Perhaps more importantly, such a position is harmful to the public health. It goes against what any competent healthcare professional would say, which is that preventive care (i.e., getting regular physicals and going to the doctor at the first sign of a problem rather than waiting till it becomes an emergency) is the best way to stay healthy. Can you imagine someone going to the emergency room for a check-up or physical exam? Probably not, because it doesn’t happen.

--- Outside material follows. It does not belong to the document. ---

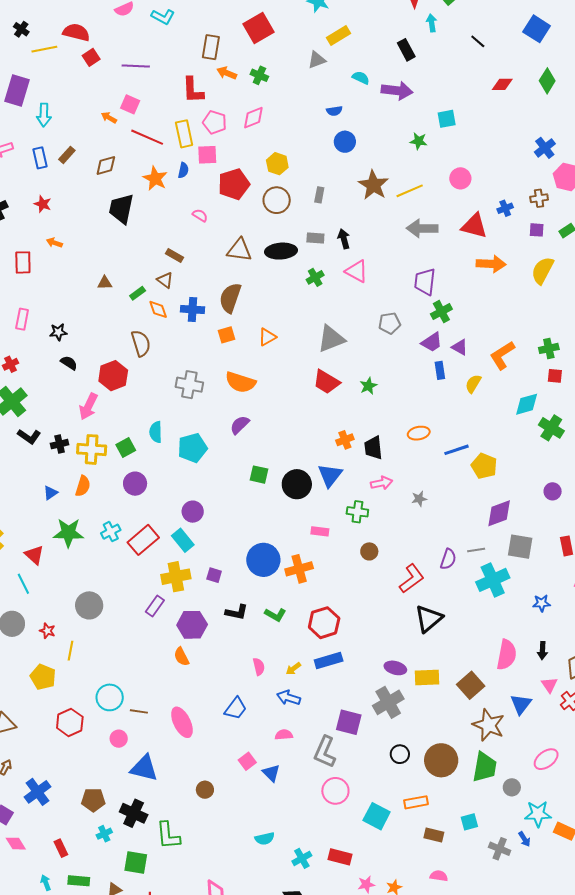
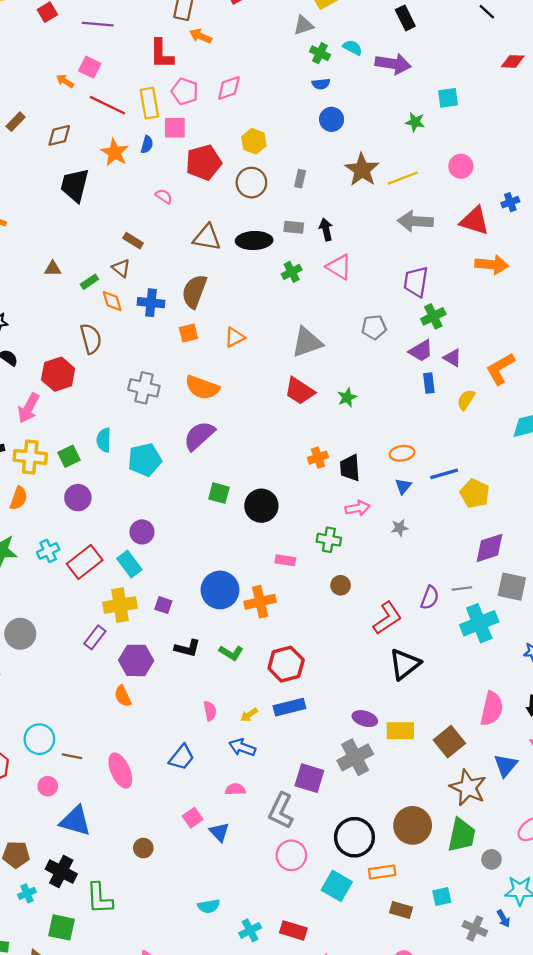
green cross: (259, 75) -> (320, 53), moved
purple semicircle: (240, 425) -> (199, 436), size x1.4
blue triangle: (330, 475) -> (403, 486), moved, size x0.6
black circle: (400, 754) -> (354, 837), moved, size x1.8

Despite the President’s protestations and counter to the way in which he has kept the war in Iraq going, SCHIP would not add a dime to the federal deficit. By raising the tax on cigarettes 61 cents, 4.4 million low income children will be able to join the six million the program currently covers. From the public policy perspective, this has multiple benefits. According to the Campaign for Tobacco-Free Kids, a tobacco tax increase of that amount will lead to long-term health savings of $32.4 billion; 669,000 fewer smoking-related deaths; and 171,800 fewer smoking-harmed births in the next five years.
Overriding the President’s veto would have immeasurable benefit for all our children – now and in their future. A failure to override would be a costly message to Virginia taxpayers and our children.